*** Opening of Information shown ***
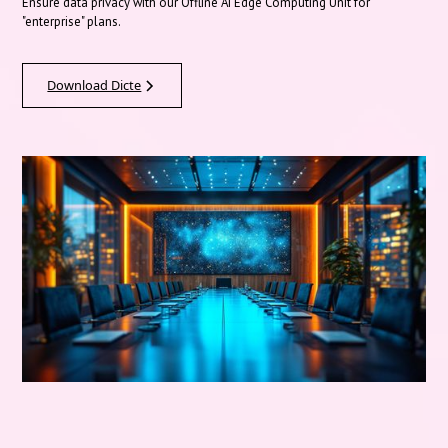
Ensure data privacy with our Offline AI Edge Computing Unit for
"enterprise" plans.
Download Dicte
*** Close of Information shown ***
| Required work |
If the data includes images, omit them, and set down everything else exactly as above.

| Your solution |
Ensure data privacy with our Offline AI Edge Computing Unit for
"enterprise" plans.
Download Dicte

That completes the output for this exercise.